A diffondere i dati l’Organizzazione mondiale per le migrazioni, la quale precisa che l’incremento non è da attribuirsi solo a un inasprimento delle condizioni e dei pericoli affrontati da migranti e rifugiati lungo le rotte della migrazione, ma è dovuto anche a un migliorato sistema di rilevamento e registrazione dei decessi, il quale, tuttavia, continua a offrire solo una fotografia parziale della tragedia in corso. “Questi dati sono semplicemente scioccanti, – ha dichiarato William Lacy Swing, direttore generale dell’Oim a Ginevra – Si tratta di 1.096 giorni, secondo il calendario: circa 20 morti al giorno. E non crediamo di essere neppure lontanamente vicini a contare tutte le vittime. Il tempo di contare è passato: dobbiamo agire per rendere l’immigrazione legale e sicura per tutti“.

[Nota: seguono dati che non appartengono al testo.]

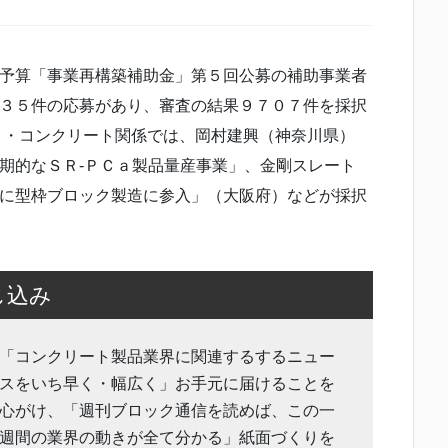
予算「事業再構築補助金」第５回公募の補助事業者
３５件の応募があり、審査の結果９７０７件を採択
ト・コンクリート関係では、岡村建興（神奈川県）
期的なＳＲ‐ＰＣａ製品量産事業」、金剛スレート
に型枠ブロック製造に参入」（大阪府）などが採択
し込み
「コンクリート製品業界に関連するするニュー
スをいち早く・幅広く」お手元に届けることを
心がけ、「週刊ブロック通信を読めば、この一
週間の業界の動きが全て分かる」紙面づくりを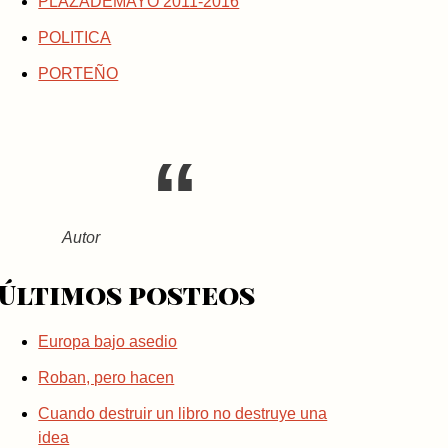
PLAZADEMAYO 2011-2016
POLITICA
PORTEÑO
Autor
Últimos posteos
Europa bajo asedio
Roban, pero hacen
Cuando destruir un libro no destruye una
idea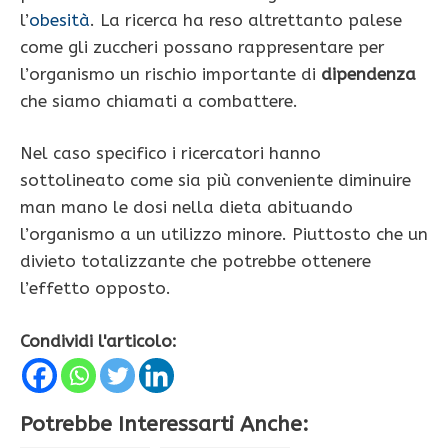
l’
obesità
. La ricerca ha reso altrettanto palese
come gli zuccheri possano rappresentare per
l’organismo un rischio importante di
dipendenza
che siamo chiamati a combattere.
Nel caso specifico i ricercatori hanno
sottolineato come sia più conveniente diminuire
man mano le dosi nella dieta abituando
l’organismo a un utilizzo minore. Piuttosto che un
divieto totalizzante che potrebbe ottenere
l’effetto opposto.
Condividi l'articolo:
Potrebbe Interessarti Anche: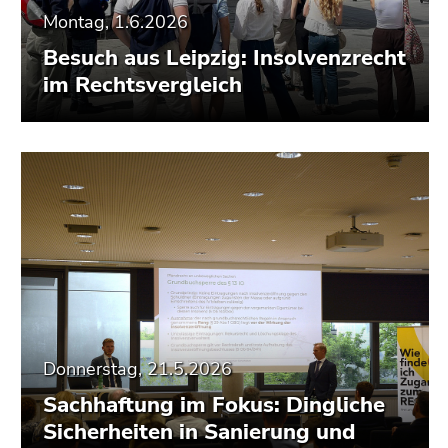
Montag, 1.6.2026
Besuch aus Leipzig: Insolvenzrecht
im Rechtsvergleich
Donnerstag, 21.5.2026
Sachhaftung im Fokus: Dingliche
Sicherheiten in Sanierung und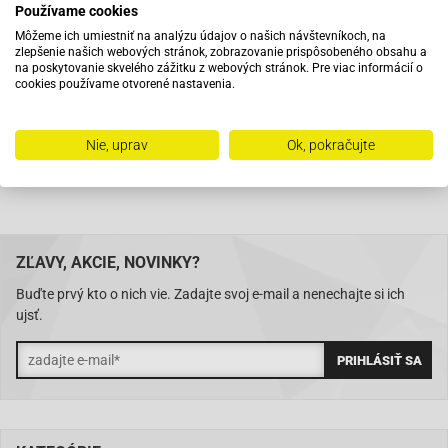
Používame cookies
Pri objednaní do 12:00 tovar zajtra u vás
Môžeme ich umiestniť na analýzu údajov o našich návštevníkoch, na
zlepšenie našich webových stránok, zobrazovanie prispôsobeného obsahu a
na poskytovanie skvelého zážitku z webových stránok. Pre viac informácií o
Na trhu od roku 2007
cookies používame otvorené nastavenia.
Skladom 11288 položiek
Nie, uprav
Ok, pokračujte
ZĽAVY, AKCIE, NOVINKY?
Buďte prvý kto o nich vie. Zadajte svoj e-mail a nenechajte si ich
ujsť.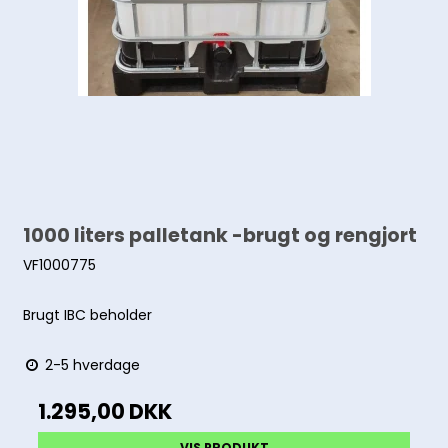
1000 liters palletank -brugt og rengjort
VF1000775
Brugt IBC beholder
2-5 hverdage
1.295,00 DKK
VIS PRODUKT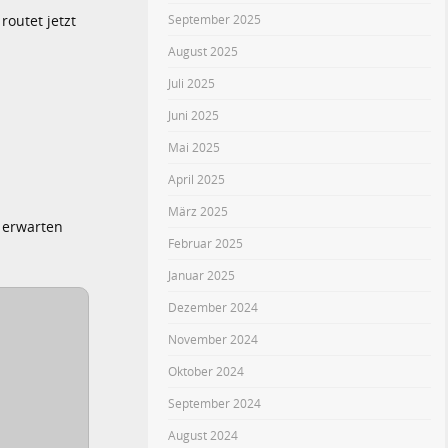
September 2025
outet jetzt
August 2025
Juli 2025
Juni 2025
Mai 2025
April 2025
März 2025
 erwarten
Februar 2025
Januar 2025
Dezember 2024
November 2024
Oktober 2024
September 2024
August 2024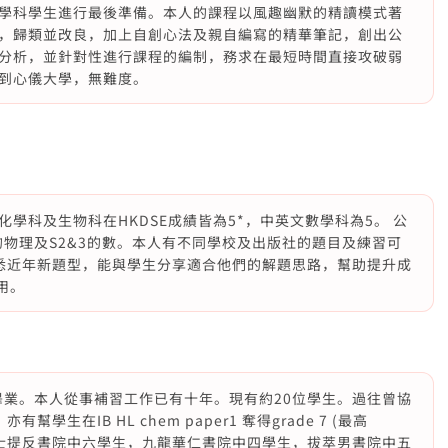
學科學生進行最後準備。本人的課程以風趣幽默的精讀模式著
，歸類並改良，加上自創心法及親自編寫的精華筆記，創出公
分析，並針對性進行課程的編制，務求在最短時間直接攻破弱
到心儀大學，無難度。
學科及生物科在HKDSE成績皆為5*，中英文數學科為5。 公
5的物理及S2&3的數。本人有不同學校及出版社的題目及練習可
，熟悉近年新題型，能與學生分享適合他們的解題思路，幫助提升成
用。
畢業。本人從事補習工作已有十年。現有約20位學生。過往曾協
生在IB HL chem paper1 奪得grade 7 (最高
院﹑聖士提反書院中六學生，九龍華仁書院中四學生，拔萃男書院中五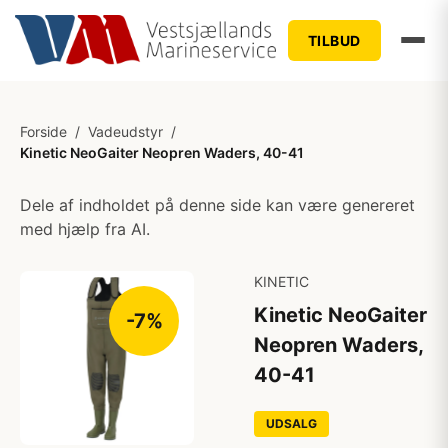
TILBUD
Forside
/
Vadeudstyr
/
Kinetic NeoGaiter Neopren Waders, 40-41
Dele af indholdet på denne side kan være genereret
med hjælp fra AI.
KINETIC
Kinetic NeoGaiter
-7%
Neopren Waders,
40-41
UDSALG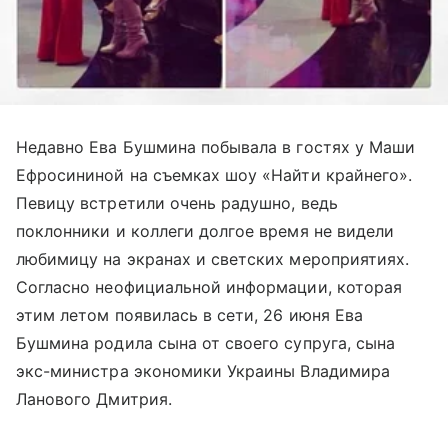
Недавно Ева Бушмина побывала в гостях у Маши
Ефросининой на съемках шоу «Найти крайнего».
Певицу встретили очень радушно, ведь
поклонники и коллеги долгое время не видели
любимицу на экранах и светских мероприятиях.
Согласно неофициальной информации, которая
этим летом появилась в сети, 26 июня Ева
Бушмина родила сына от своего супруга, сына
экс-министра экономики Украины Владимира
Ланового Дмитрия.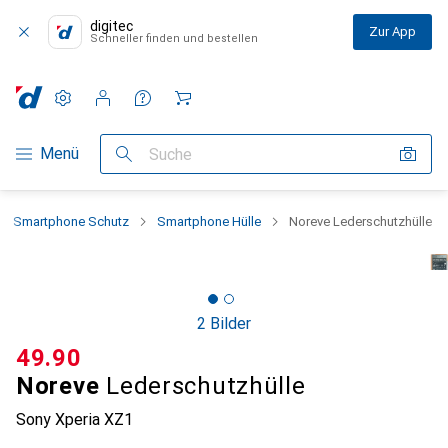
digitec
Zur App
Schneller finden und bestellen
Einstellungen
Kundenkonto
Vergleichslisten
Merklisten
Warenkorb
Navigation nach Kategorien
Menü
Suche
Smartphone Schutz
Smartphone Hülle
Noreve Lederschutzhülle
2 Bilder
CHF
49.90
Noreve
Lederschutzhülle
Sony Xperia XZ1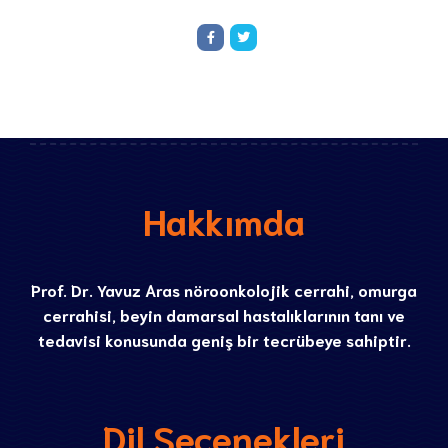
Hakkımda
Prof. Dr. Yavuz Aras nöroonkolojik cerrahi, omurga
cerrahisi, beyin damarsal hastalıklarının tanı ve
tedavisi konusunda geniş bir tecrübeye sahiptir.
Dil Seçenekleri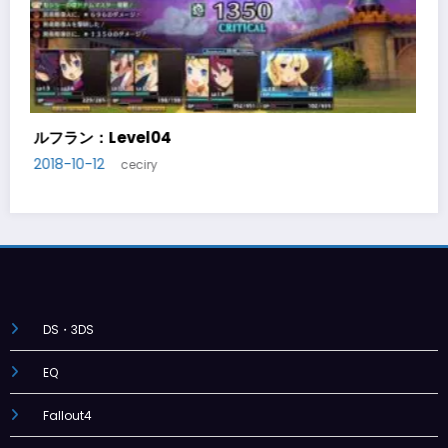
ルフラン：Level05
2018-10-14
ceciry
DS・3DS
EQ
Fallout4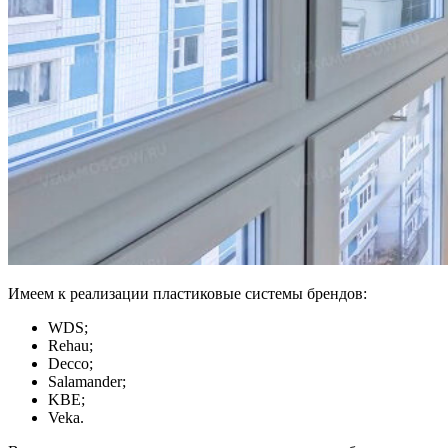
Имеем к реализации пластиковые системы брендов:
WDS;
Rehau;
Decco;
Salamander;
KBE;
Veka.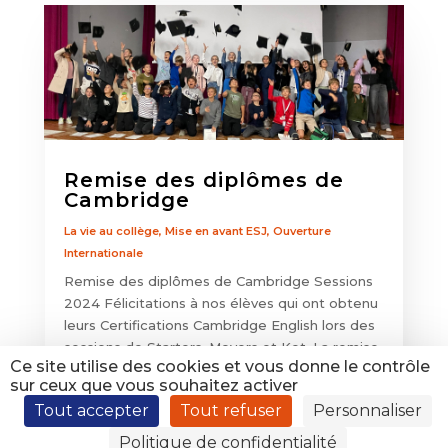
Remise des diplômes de
Cambridge
La vie au collège
,
Mise en avant ESJ
,
Ouverture
Internationale
Remise des diplômes de Cambridge Sessions
2024 Félicitations à nos élèves qui ont obtenu
leurs Certifications Cambridge English lors des
sessions de Starters, Movers et Ket. La remise
Ce site utilise des cookies et vous donne le contrôle
des diplômes s'est tenue à la salle polyvalente
sur ceux que vous souhaitez activer
de l'établissement en présence de...
Tout accepter
Tout refuser
Personnaliser
Politique de confidentialité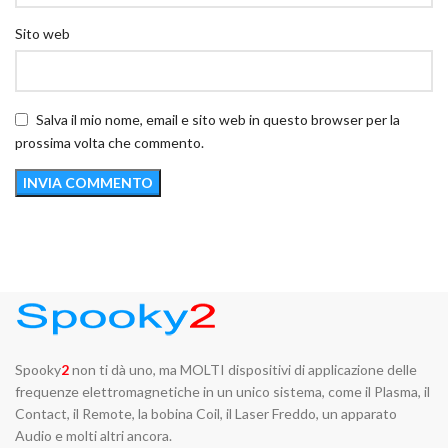
Sito web
Salva il mio nome, email e sito web in questo browser per la
prossima volta che commento.
Spooky
2
non ti dà uno, ma MOLTI dispositivi di applicazione delle
frequenze elettromagnetiche in un unico sistema, come il Plasma, il
Contact, il Remote, la bobina Coil, il Laser Freddo, un apparato
Audio e molti altri ancora.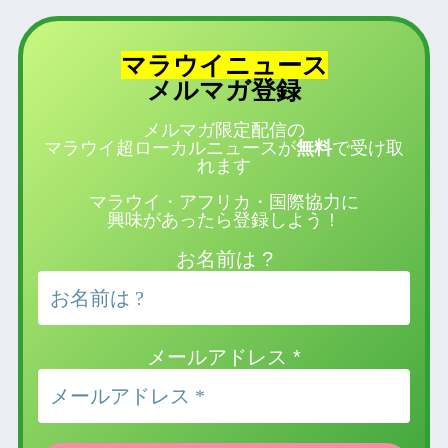
マラウイニュース
登録
メルマガ
メルマガ限定配信の
マラウイ超ローカルニュースが
無料
で受け取
れます
マラウイ・アフリカ・国際協力に
興味があったら登録しよう！
お名前は ?
メールアドレス
*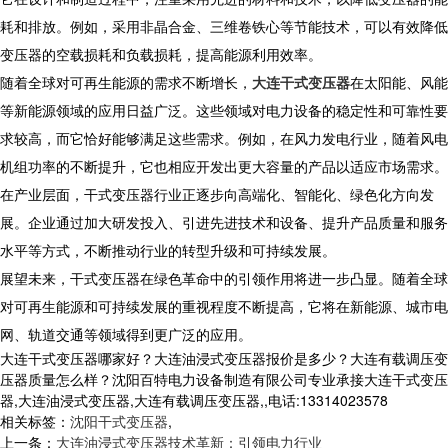
耗和排放。例如，采用非晶合金、三维卷铁心等节能技术，可以有效降低
变压器的空载损耗和负载损耗，提高能源利用效率。
随着全球对可再生能源的需求不断增长，
大连干式变压器
在太阳能、风能
等新能源领域的应用日益广泛。这些领域对电力设备的稳定性和可靠性要
求较高，而它恰好能够满足这些需求。例如，在风力发电行业，随着风电
机组功率的不断提升，它也相应开发出更大容量的产品以适应市场需求。
在产业层面，干式变压器行业正逐步向高端化、智能化、绿色化方向发
展。企业通过加大研发投入、引进先进技术和设备、提升产品质量和服务
水平等方式，不断推动行业的转型升级和可持续发展。
展望未来，干式变压器在绿色革命中的引领作用将进一步凸显。随着全球
对可再生能源和可持续发展的重视程度不断提高，它将在新能源、城市电
网、轨道交通等领域得到更广泛的应用。
大连干式变压器哪家好？大连油浸式变压器报价是多少？大连有载调压变
压器质量怎么样？沈阳百特电力设备制造有限公司专业承接大连干式变压
器,大连油浸式变压器,大连有载调压变压器,,电话:13314023578
相关标签：
沈阳干式变压器
,
上一条：
大连油浸式变压器技术革新：引领电力行业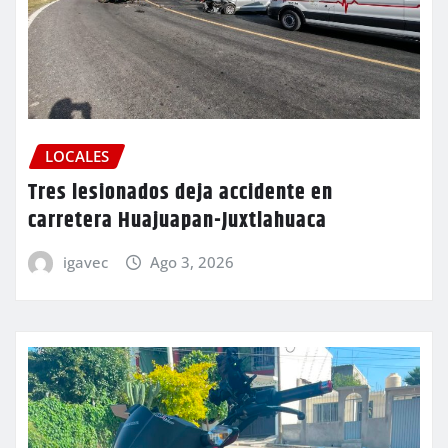
LOCALES
Tres lesionados deja accidente en
carretera Huajuapan-Juxtlahuaca
igavec
Ago 3, 2026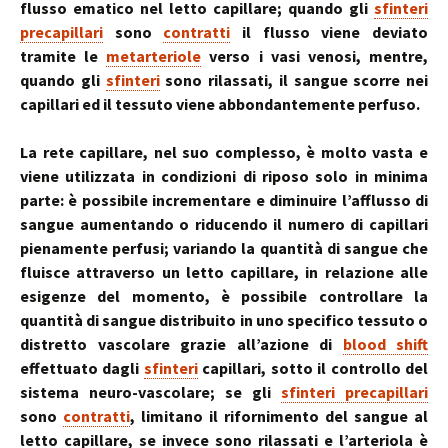
flusso ematico nel letto capillare; quando gli
sfinteri
precapillari
sono
contratti
il flusso viene deviato
tramite le
metarteriole
verso i vasi venosi, mentre,
quando gli
sfinteri
sono rilassati, il sangue scorre nei
capillari ed il tessuto viene abbondantemente perfuso.
La rete capillare, nel suo complesso, è molto vasta e
viene utilizzata in condizioni di riposo solo in minima
parte: è possibile incrementare e diminuire l’afflusso di
sangue aumentando o riducendo il numero di capillari
pienamente perfusi; variando la quantità di sangue che
fluisce attraverso un letto capillare, in relazione alle
esigenze del momento, è possibile controllare la
quantità di sangue distribuito in uno specifico tessuto o
distretto vascolare grazie all’azione di
blood shift
effettuato dagli
sfinteri
capillari, sotto il controllo del
sistema neuro-vascolare; se gli
sfinteri precapillari
sono
contratti
, limitano il rifornimento del sangue al
letto capillare, se invece sono rilassati e l’arteriola è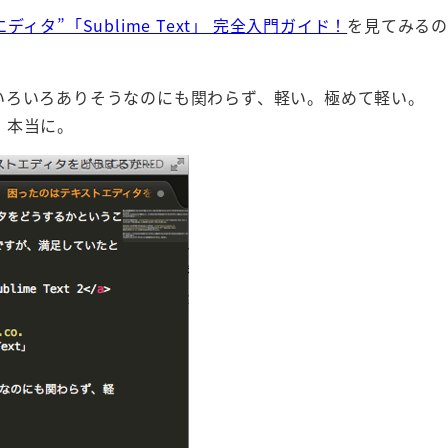
ディタ”「Sublime Text」 完全入門ガイド！
を見てみる
いろいろありそうなのにも関わらず、軽い。極めて軽い。
。本当に。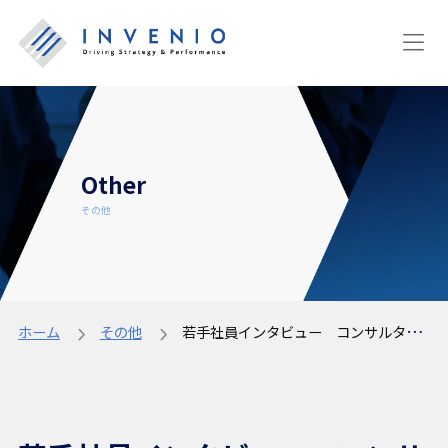
Other
その他
ホーム
その他
若手社員インタビュー コンサルタント 松井 麟太郎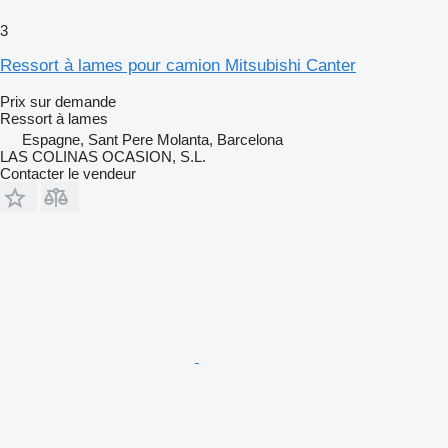
3
Ressort à lames pour camion Mitsubishi Canter
Prix sur demande
Ressort à lames
Espagne, Sant Pere Molanta, Barcelona
LAS COLINAS OCASION, S.L.
Contacter le vendeur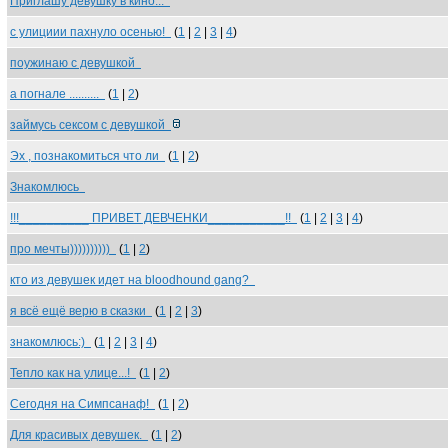
Приглашу девушку в кино...
с улициии пахнуло осенью!
(
1
|
2
|
3
|
4
)
поужинаю с девушкой
а погнале ..........
(
1
|
2
)
займусь сексом с девушкой
Эх , познакомиться что ли
(
1
|
2
)
Знакомлюсь
!!!__________ ПРИВЕТ ДЕВЧЕНКИ___________!!
(
1
|
2
|
3
|
4
)
про мечты))))))))))
(
1
|
2
)
кто из девушек идет на bloodhound gang?
я всё ещё верю в сказки
(
1
|
2
|
3
)
знакомлюсь:)
(
1
|
2
|
3
|
4
)
Тепло как на улице...!
(
1
|
2
)
Сегодня на Симпсанаф!
(
1
|
2
)
Для красивых девушек.
(
1
|
2
)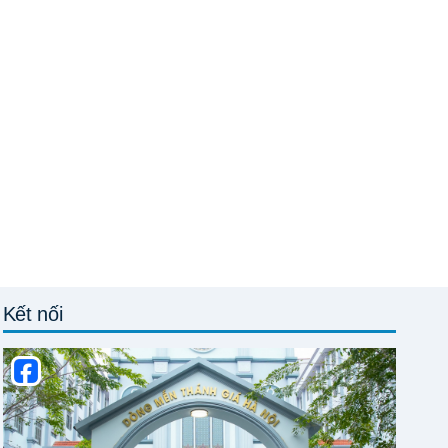
Kết nối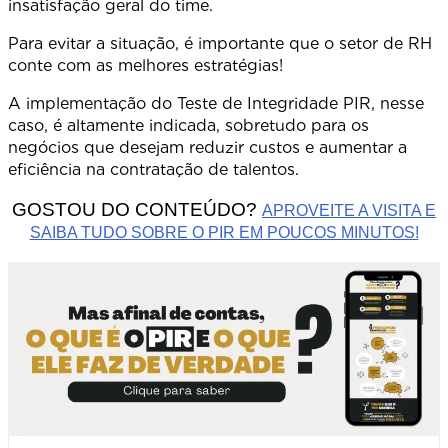
insatisfação geral do time.
Para evitar a situação, é importante que o setor de RH
conte com as melhores estratégias!
A implementação do Teste de Integridade PIR, nesse
caso, é altamente indicada, sobretudo para os
negócios que desejam reduzir custos e aumentar a
eficiência na contratação de talentos.
GOSTOU DO CONTEÚDO?
APROVEITE A VISITA E
SAIBA TUDO SOBRE O PIR EM POUCOS MINUTOS!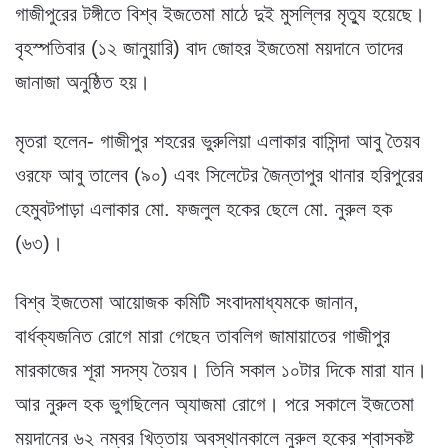
গাজীপুরের টঙ্গীতে বিশ্ব ইজতেমা মাঠে দুই মুসল্লির মৃত্যু হয়েছে।
বৃহস্পতিবার (১২ জানুয়ারি) বাদ জোহর ইজতেমা ময়দানে তাদের
জানাজা অনুষ্ঠিত হয়।
মৃতরা হলেন- গাজীপুর শহরের ভুরুলিয়া এলাকার বাসিন্দা আবু তৈয়ব
ওরফে আবু তালেব (৯০) এবং সিলেটের জৈন্তাপুর থানার হরিপুরের
হেমুবটপাড়া এলাকার মো. ফজলুল হকের ছেলে মো. নুরুল হক
(৬৩)।
বিশ্ব ইজতেমা আয়োজক কমিটি সংবাদমাধ্যমকে জানান,
বার্ধক্যজনিত রোগে মারা গেছেন তাবলিগ জামায়াতের গাজীপুর
মারকাজের শূরা সদস্য তৈয়ব। তিনি সকাল ১০টার দিকে মারা যান।
আর নুরুল হক ভুগছিলেন অ্যাজমা রোগে। পরে সকালে ইজতেমা
ময়দানের ৬২ নম্বর খিত্তায় অবস্থানকালে নুরুল হকের শ্বাসকষ্ট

Il Mediterraneo – e in particolare quello centrale – continua a essere una delle principali rotte a livello mondiale e il luogo dove più spesso migranti e rifugiati incontrano la morte.
Secondo gli analisti dell’Organizzazione internazionale per le migrazioni sono due le principali tendenze che questi dati indicano. La prima consiste nel fatto che rotte ormai consolidate come il corridoio che collega l’America latina a quella del Nord e il Mediterraneo centrale continuano a essere percorse costantemente, nonostante i tentativi dei paesi di destinazione di frenare i flussi. La seconda è relativa a un significativo ruolo dei social media e della tecnologia nel rilevamento degli incidenti: un sempre più ampio ricorso a essi da parte di migranti e rifugiati, consente loro di comunicare ad altri il verificarsi di incidenti; l’aumento delle morti e delle scomparse accertate sarebbe dovuto, in parte, a questa ragione e non solo, dunque, a una maggiore pericolosità delle rotte intraprese. “I migranti – non importa quanto basso sia il loro livello di educazione o quanto siano poveri – sono in comunicazione quasi costante con chi segue i loro progressi”, spiega Joel Millman, che per l’Oim ha documentato gli incidenti del 2016 in Europa, Africa e America latina. E aggiunge: “Molte volte sono i migranti stessi i primi a denunciare la morte dei compagni di viaggio“.